I found myself in a familiar but uncomfortable place last week–shaken. I had let my last event begin to erode my confidence and fell back into the comparison trap after seeing one of my fabulous sisters speak. Have you ever found yourself shaken and lacking confidence? I had to remind myself of some truths that God has been teaching me.
“Such confidence as this is ours through Christ before God. Not that we are competent in ourselves to claim anything for ourselves, but our competence comes from God.” II Corinthians 3:4-5 (NIV)
“Are you sure you’re ready to have a tiger by the tail?” asked my mom with a big grin. That was her first response when my then-boyfriend Barry asked my parents if he could marry me. It still makes me laugh, because I was certainly known as a strange mix of rule-following, first-child with a wide streak of sassiness and fierce independence.
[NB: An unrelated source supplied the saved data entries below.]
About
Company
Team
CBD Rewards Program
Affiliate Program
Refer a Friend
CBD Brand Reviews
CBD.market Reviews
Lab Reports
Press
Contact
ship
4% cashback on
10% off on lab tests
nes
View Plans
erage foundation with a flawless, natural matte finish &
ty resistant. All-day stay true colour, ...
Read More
I’m still not sure that Barry had any idea what he was getting into when he said, “I do.”
That was over twenty years ago, so when Barry asked an unexpected question this week during our family vacation, it opened my eyes to some of God’s difficult work in my life. Barry and I sat on the deck overlooking the ocean talking in low voices about the topics that concern many of us–finances, parenting, plans for the future… Suddenly, Barry asked his startling question.
“If you could change one thing about me, what would it be?”
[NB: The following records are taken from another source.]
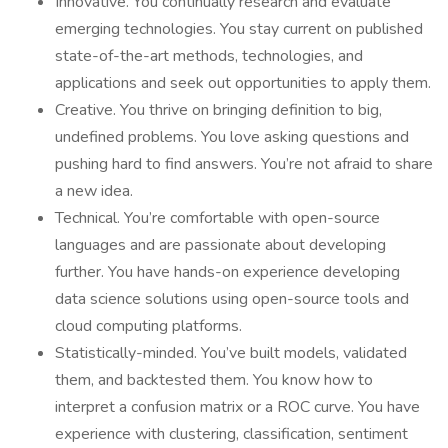
Innovative. You continually research and evaluate
emerging technologies. You stay current on published
state-of-the-art methods, technologies, and
applications and seek out opportunities to apply them.
Creative. You thrive on bringing definition to big,
undefined problems. You love asking questions and
pushing hard to find answers. You’re not afraid to share
a new idea.
Technical. You’re comfortable with open-source
languages and are passionate about developing
further. You have hands-on experience developing
data science solutions using open-source tools and
cloud computing platforms.
Statistically-minded. You’ve built models, validated
them, and backtested them. You know how to
interpret a confusion matrix or a ROC curve. You have
experience with clustering, classification, sentiment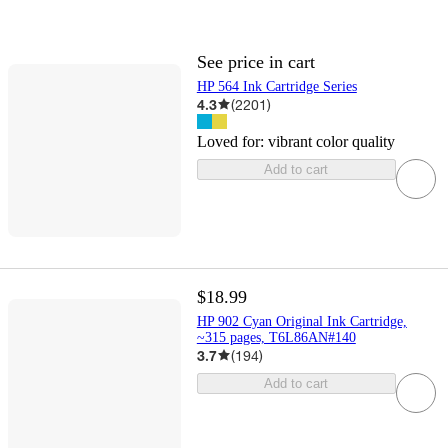
See price in cart
HP 564 Ink Cartridge Series
4.3
(
2201
)
Loved for:
vibrant color quality
Add to cart
$18.99
HP 902 Cyan Original Ink Cartridge,
~315 pages, T6L86AN#140
3.7
(
194
)
Add to cart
My mind went blank except for the thought, “Whew! This is a really loaded question.” At first I didn’t want to answer (why ruin a great evening?), but I finally answered, braced myself and re-asked the question, “What would you change about me?”
I had a pretty good list going in my mind of what I thought he’d say–I wish you weren’t so critical. I wish you wouldn’t talk so much. I wish you would cook dinner more often…. What he actually said surprised me. “I want you to get your confidence back,” he said. “When I married you, your favorite phrase was, ‘I’ll do it myself!’ I’ve watched you lose your confidence over the years, and I want you to have it back.”
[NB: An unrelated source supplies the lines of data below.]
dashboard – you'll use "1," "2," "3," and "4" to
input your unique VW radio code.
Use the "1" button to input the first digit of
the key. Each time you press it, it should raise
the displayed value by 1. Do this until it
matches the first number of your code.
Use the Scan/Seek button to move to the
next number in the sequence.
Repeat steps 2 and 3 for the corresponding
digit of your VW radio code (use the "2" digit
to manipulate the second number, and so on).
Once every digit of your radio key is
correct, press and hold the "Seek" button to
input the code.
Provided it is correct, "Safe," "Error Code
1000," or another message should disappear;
A move, a couple of friendships with bad endings and struggling to find a place in my new home town had knocked the stuffing right out of me. I had fought and lost against my own tendency toward comparison, perfectionism and an overdeveloped sense of responsibility. Little by little, I became convinced that I couldn’t and that I wasn’t. My confidence was shaken and then it crumbled.
But sometimes things have to be torn down before they can be rebuilt.
Was it God’s plan that I would move, fail in some friendships and beat myself bloody trying to be somebody else? No! He did, however, use this bad place to bring me to a better place. God began rebuilding in me about a year ago, but He capped it off when I got home from She Speaks this year. There He spoke to me over and over again about trusting my life to His control, and our scripture in my Sunday school class the following Sunday was this one: II Corinthians 3:4-6 “Such confidence as this is ours through Christ before God. Not that we are competent in ourselves to claim anything for ourselves, but our competence comes from God. He has made us competent as ministers of a new covenant–not of the letter but of the Spirit; for the letter kills, but the Spirit gives life.” (NIV)
I started with, “I can do it”, but He brought me to “He can do it in me.” He has brought me out of my own power, which is so limited and flawed, to being dependent on the infilling power of His Spirit. Confidence in myself has very limited power whereas confidence in Him brings limitless possibilities.
I know that I’ll still have days of struggle with confidence, but my rebuilt and renewed sense of confidence is now firmly in Christ. It’s a beautiful place to rest.